__YOUR GOAL__. Look through the lines below, find those with the word "מרטין", and copy them.

* * * * * * *

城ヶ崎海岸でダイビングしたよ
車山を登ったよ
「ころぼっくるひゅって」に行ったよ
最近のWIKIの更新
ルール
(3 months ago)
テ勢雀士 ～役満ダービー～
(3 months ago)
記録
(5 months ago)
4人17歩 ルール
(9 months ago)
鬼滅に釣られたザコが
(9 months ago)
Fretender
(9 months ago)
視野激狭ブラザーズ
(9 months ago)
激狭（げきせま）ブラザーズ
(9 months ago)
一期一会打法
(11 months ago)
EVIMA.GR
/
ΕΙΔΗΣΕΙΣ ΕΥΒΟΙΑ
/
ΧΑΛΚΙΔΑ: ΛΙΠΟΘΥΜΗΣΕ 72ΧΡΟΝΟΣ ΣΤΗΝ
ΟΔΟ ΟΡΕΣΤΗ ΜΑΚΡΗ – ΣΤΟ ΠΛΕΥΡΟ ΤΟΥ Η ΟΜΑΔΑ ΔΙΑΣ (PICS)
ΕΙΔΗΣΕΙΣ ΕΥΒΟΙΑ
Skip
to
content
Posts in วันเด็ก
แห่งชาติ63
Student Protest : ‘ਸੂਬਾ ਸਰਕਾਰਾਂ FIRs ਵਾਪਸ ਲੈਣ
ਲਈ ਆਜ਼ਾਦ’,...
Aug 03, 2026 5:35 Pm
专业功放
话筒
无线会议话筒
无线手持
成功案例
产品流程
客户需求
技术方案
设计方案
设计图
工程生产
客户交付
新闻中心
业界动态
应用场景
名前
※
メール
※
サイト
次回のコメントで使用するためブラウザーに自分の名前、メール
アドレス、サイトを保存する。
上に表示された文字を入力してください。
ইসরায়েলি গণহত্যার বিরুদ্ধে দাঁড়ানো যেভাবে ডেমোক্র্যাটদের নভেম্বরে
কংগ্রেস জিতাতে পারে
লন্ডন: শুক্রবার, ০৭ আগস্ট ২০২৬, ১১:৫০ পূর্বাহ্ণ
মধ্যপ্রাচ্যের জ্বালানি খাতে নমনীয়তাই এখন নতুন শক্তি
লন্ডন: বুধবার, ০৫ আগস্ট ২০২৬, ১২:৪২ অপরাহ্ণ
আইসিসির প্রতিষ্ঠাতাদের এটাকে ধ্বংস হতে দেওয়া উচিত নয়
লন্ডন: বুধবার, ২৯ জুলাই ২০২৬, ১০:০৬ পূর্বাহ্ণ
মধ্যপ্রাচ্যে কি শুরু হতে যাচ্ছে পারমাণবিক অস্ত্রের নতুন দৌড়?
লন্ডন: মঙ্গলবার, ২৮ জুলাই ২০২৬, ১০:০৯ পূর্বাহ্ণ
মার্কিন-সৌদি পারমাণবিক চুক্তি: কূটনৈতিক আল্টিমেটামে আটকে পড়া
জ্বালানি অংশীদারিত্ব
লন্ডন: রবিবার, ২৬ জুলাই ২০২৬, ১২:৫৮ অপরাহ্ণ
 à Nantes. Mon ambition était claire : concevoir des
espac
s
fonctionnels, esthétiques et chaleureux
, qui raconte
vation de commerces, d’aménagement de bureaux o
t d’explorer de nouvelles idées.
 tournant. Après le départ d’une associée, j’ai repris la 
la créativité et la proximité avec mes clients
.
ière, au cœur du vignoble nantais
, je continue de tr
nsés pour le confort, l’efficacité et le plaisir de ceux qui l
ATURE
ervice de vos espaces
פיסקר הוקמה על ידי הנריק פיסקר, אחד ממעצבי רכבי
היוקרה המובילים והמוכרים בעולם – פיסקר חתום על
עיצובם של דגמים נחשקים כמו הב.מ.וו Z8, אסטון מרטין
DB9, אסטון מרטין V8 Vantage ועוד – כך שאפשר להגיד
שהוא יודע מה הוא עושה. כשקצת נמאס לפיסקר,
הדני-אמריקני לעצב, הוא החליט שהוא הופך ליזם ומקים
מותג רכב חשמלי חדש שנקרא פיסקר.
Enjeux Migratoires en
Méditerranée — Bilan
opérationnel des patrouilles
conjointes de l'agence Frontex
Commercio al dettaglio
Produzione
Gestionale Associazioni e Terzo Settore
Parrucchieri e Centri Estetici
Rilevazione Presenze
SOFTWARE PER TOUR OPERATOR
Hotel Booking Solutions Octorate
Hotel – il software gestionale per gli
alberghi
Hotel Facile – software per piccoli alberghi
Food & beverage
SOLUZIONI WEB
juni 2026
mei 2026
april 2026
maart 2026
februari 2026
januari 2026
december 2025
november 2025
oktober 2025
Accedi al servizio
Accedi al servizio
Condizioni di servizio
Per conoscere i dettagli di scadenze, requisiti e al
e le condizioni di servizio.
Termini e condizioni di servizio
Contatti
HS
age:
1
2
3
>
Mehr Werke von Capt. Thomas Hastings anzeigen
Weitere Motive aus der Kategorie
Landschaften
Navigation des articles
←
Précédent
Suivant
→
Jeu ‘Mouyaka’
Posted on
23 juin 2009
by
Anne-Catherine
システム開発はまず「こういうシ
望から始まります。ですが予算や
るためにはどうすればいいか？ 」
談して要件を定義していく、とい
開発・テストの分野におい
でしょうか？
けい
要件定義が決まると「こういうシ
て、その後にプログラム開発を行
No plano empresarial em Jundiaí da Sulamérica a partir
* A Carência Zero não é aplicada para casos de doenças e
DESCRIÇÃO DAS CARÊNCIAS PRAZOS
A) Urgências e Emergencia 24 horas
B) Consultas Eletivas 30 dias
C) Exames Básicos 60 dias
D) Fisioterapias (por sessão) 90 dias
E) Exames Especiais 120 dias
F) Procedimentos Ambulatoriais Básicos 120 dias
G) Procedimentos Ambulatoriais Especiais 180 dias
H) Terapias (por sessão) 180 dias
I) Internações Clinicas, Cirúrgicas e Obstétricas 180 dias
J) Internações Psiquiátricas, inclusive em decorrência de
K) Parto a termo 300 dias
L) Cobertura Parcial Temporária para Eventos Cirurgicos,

* * * * * * *

__EXERCISE RESPONSE__.
עיצובם של דגמים נחשקים כמו הב.מ.וו Z8, אסטון מרטין
DB9, אסטון מרטין V8 Vantage ועוד – כך שאפשר להגיד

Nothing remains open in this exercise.